Of course, three decades is a minor period for radiation and nobody would dare to speak of the consequences of the radioactive damage to Belarusians’ health. Accordingly, scientific studies at the Centre continue, with major focus made on advancing. If there is even a small chance to forecast the appearance of disease, Gomel’s scientist-doctors take as much effort as possible.
Importantly, science truly matters in this field. Belarusians use the most advanced global achievements and their own developments.
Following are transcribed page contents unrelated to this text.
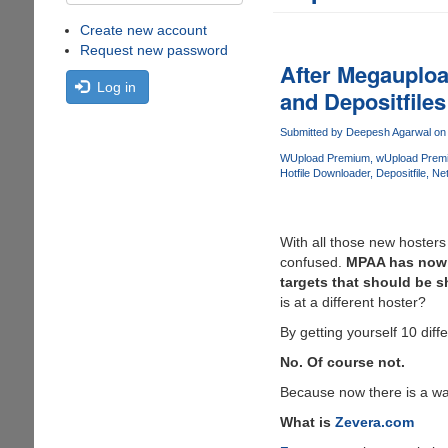
Create new account
Request new password
After Megauploa
Log in
and Depositfiles
Submitted by
Deepesh Agarwal
on 
WUpload Premium
wUpload Prem
Hotfile Downloader
Depositfile
Net
With all those new hosters
confused.
MPAA has now i
targets that should be s
is at a different hoster?
By getting yourself 10 diff
No. Of course not.
Because now there is a w
What is
Zevera.com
Accordingly, new directions are actively developing and the Republican Research Centre of Radiation Medicine and Human Ecology focuses not exclusively on Belarus: as planned in the past, citizens of the neighboruing Russian and Ukrainian territories come. Last year, the Centre’s specialists helped patients from over 20 CIS and non-CIS states to recover their health: all of them chose the Gomel clinic instead of other destinations.
The disaster became a true shock for Gomel Region’s Vetka District: 18,000 citizens remained in the area instead of 48,000. Most villages were resettled and forests were fenced behind an alarming sign: ‘Attention! Radiation!’ Even now, these stop blocks are found in Vetka District. However, they do not look frightening now: they rather remind us of the past — warning that rules must be met and caution is necessary. Only then anyone would feel safe.
In recent years, Vetka has flourished and does no longer resemble the town it was once. New accommodation is being built and new enterprises open. The First Deputy Chairman of Vetka District Executive Committee — Valery Zholudev — tells us with pride, “The most powerful poultry is now being built in Gomel Region. In line with the project, 24 henhouses are to be launched, in addition to our own processing workshop. The first stage of the object will become operational later this year. Moreover, 140 new jobs are to be offered. At the moment, construction of a major milk-commodity complex and a pig farm is almost complete — providing another 140 jobs.”
The district is developing — as seen from points of the economic growth. Truly, people’s wellbeing could hardly be possible without new production facilities. Each new successful company ensures citizens’ financial stability and confidence in the future. Our talk with Mr. Zholudev continues:
Did you born in Vetka District?
No, I came from Grodno Region. In 1988, I was sent to the horse plant in Vetka District’s Staroe Selo, as a young specialist.
Did you agree? You knew of the Chernobyl disaster…
I agreed but was confident that would return home after two years. However, I got used to this land. I married and my children were born here. After many years, I’ve realized: it’s probably no better place for life in the world.
What about radiation?
I can comment. Radiation is on closed territories, behind fences. It is reducing here as well since radionuclides are being split. As regards residential areas, life here is even better than in clear regions. I own a large house where my family feel comfortable. I have a job which brings me satisfaction and pleasure. If I would be proposed to move somewhere else — I wouldn’t go; you may either believe me or not…
While walking along Vetka’s narrow streets — which little resemble city avenues, there is an impression that the town is small and homish. However, this adds a special atmosphere: anyone would love to make a stop here — breathing wonderful local air.